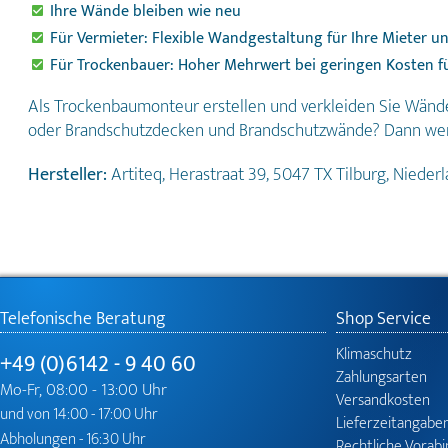
Ihre Wände bleiben wie neu
Für Vermieter: Flexible Wandgestaltung für Ihre Mieter u
Für Trockenbauer: Hoher Mehrwert bei geringen Kosten f
Als Trockenbaumonteur erstellen und verkleiden Sie Wände
oder Brandschutzdecken und Brandschutzwände? Dann werden
Hersteller:
Artiteq, Herastraat 39, 5047 TX Tilburg, Niede
Telefonische Beratung
Shop Service
Klimaschutz
+49 (0)6142 - 9 40 60
Zahlungsarten
Mo-Fr, 08:00 - 13:00 Uhr
Versandkosten
und von 14:00 - 17:00 Uhr
Lieferzeitangabe
Abholungen - 16:30 Uhr
Rechtliche Vorab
· · · · ·
_How to complete this task:_ Read through the entries and copy every line that includes "Ihre".

_Task solution:_
Ihre Wände bleiben wie neu
Für Vermieter: Flexible Wandgestaltung für Ihre Mieter u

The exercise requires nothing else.